Edition > Pieces jointes >  toujours envoyer pieces jointes compatibles windows


----------



## Villard-Reymond (11 Septembre 2006)

Merci de la réponse mais ce réglage est bien toujours activé.
Il doit y avoir autre chose?


----------



## FloMac (11 Septembre 2006)

Villard-Reymond a dit:


> Merci de la réponse mais ce réglage est bien toujours activé.
> Il doit y avoir autre chose?



et du coté des extensions .jpg .jpeg .pdf ?


----------



## esales (11 Septembre 2006)

Essaye en modifiant l'affichage de l'image JPG.
Avec un click droit dessus, puis sélectionner "affichage en icone" à la place de la photo.
Normalement cela devrait résoudre le problème ...


----------



## Villard-Reymond (12 Septembre 2006)

Ok, j'ai trouvé, en faisant pomme i >propriétaire des autorisatios>détails, j'ai constaté que mes images étaient vérouillées.

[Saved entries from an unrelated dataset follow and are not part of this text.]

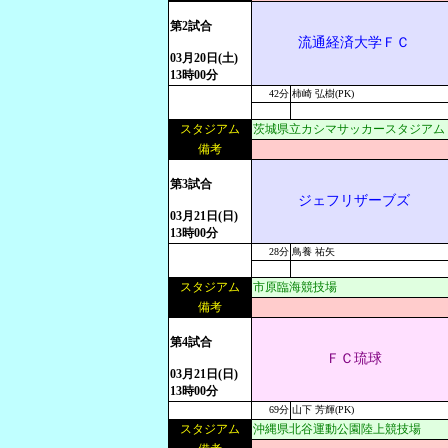
第2試合
流通経済大学ＦＣ
03月20日(土)
13時00分
42分
柿崎 弘樹(PK)
スタジアム
茨城県立カシマサッカースタジアム
備考
第3試合
ジェフリザーブズ
03月21日(日)
13時00分
28分
鳥養 祐矢
スタジアム
市原臨海競技場
備考
第4試合
ＦＣ琉球
03月21日(日)
13時00分
69分
山下 芳輝(PK)
スタジアム
沖縄県北谷運動公園陸上競技場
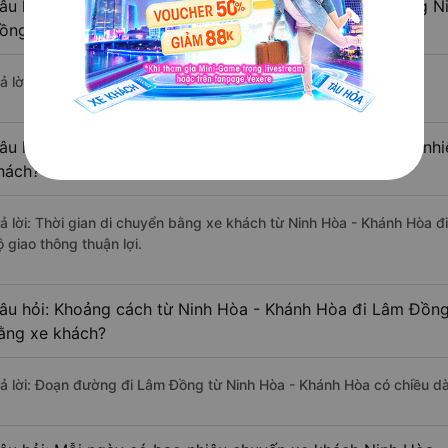
âu hỏi: Có bao nhiêu nhà xe đang khai thác tuyến đường 
ồng ?
ả lời: Hiện tại có 5 nhà xe khai thác tuyến đường.
âu hỏi: Từ Ninh Hòa - Khánh Hòa đi Lâm Đồng mất bao nhiê
hách?
rả lời: Thời gian di chuyển bằng xe khách từ Ninh Hòa - Khánh Hòa 
 giao thông thuận lợi.
âu hỏi: Khoảng cách từ Ninh Hòa - Khánh Hòa đi Lâm Đồng
ằng xe khách?
rả lời: Đoạn đường đi Lâm Đồng từ Ninh Hòa - Khánh Hòa có chiều d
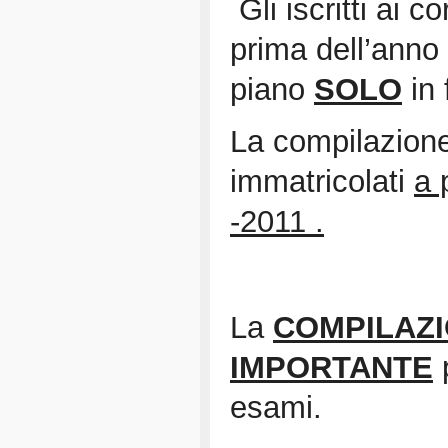
Gli iscritti ai c
prima dell’anno
piano
SOLO
in 
La compilazione 
immatricolati
a 
-2011 .
La
COMPILAZI
IMPORTANTE
p
esami.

Il suffit d'en avoir une seule verrouillée, par exemple reçue de l'extérieur. En fait lorsqu'une photo a son cadenas fermé toutes les images de tous les dossiers sont également verrouillées. Donc les pièces jointes expédiées en l'état sont inexploitables pour les correspondants sur PC , MAIS...PAS POUR LES MACS! Merci à tous.


----------